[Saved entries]
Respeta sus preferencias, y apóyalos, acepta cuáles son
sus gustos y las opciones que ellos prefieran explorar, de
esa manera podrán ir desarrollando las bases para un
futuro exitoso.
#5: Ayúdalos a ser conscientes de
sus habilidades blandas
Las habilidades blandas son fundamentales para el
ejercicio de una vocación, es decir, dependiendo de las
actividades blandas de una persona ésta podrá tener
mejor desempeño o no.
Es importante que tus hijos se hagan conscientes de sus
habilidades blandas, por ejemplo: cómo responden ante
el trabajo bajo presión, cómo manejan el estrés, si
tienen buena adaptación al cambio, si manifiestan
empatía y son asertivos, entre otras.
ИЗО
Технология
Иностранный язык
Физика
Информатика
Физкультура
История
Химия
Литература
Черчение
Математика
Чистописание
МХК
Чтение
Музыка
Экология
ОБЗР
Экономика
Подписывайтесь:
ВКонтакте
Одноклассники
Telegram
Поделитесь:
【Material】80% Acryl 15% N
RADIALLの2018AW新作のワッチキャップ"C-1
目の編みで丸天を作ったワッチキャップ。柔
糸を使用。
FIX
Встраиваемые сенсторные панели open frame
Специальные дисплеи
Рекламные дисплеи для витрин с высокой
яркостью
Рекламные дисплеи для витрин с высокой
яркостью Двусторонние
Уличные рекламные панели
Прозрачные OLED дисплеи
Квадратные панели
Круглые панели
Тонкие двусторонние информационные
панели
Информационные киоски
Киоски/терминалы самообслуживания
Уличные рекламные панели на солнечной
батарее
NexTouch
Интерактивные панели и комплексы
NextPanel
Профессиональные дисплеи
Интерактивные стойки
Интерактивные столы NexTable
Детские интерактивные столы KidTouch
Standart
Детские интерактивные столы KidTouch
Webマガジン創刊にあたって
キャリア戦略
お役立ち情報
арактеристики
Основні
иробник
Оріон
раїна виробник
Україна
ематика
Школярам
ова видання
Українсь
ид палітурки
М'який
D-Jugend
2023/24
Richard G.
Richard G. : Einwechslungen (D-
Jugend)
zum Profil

**Task to carry out**
Output only the lines from the one holding "Информационные киоски" through the last line above, exactly as they appear.

**Exercise output**
Информационные киоски
Киоски/терминалы самообслуживания
Уличные рекламные панели на солнечной
батарее
NexTouch
Интерактивные панели и комплексы
NextPanel
Профессиональные дисплеи
Интерактивные стойки
Интерактивные столы NexTable
Детские интерактивные столы KidTouch
Standart
Детские интерактивные столы KidTouch
Webマガジン創刊にあたって
キャリア戦略
お役立ち情報
арактеристики
Основні
иробник
Оріон
раїна виробник
Україна
ематика
Школярам
ова видання
Українсь
ид палітурки
М'який
D-Jugend
2023/24
Richard G.
Richard G. : Einwechslungen (D-
Jugend)
zum Profil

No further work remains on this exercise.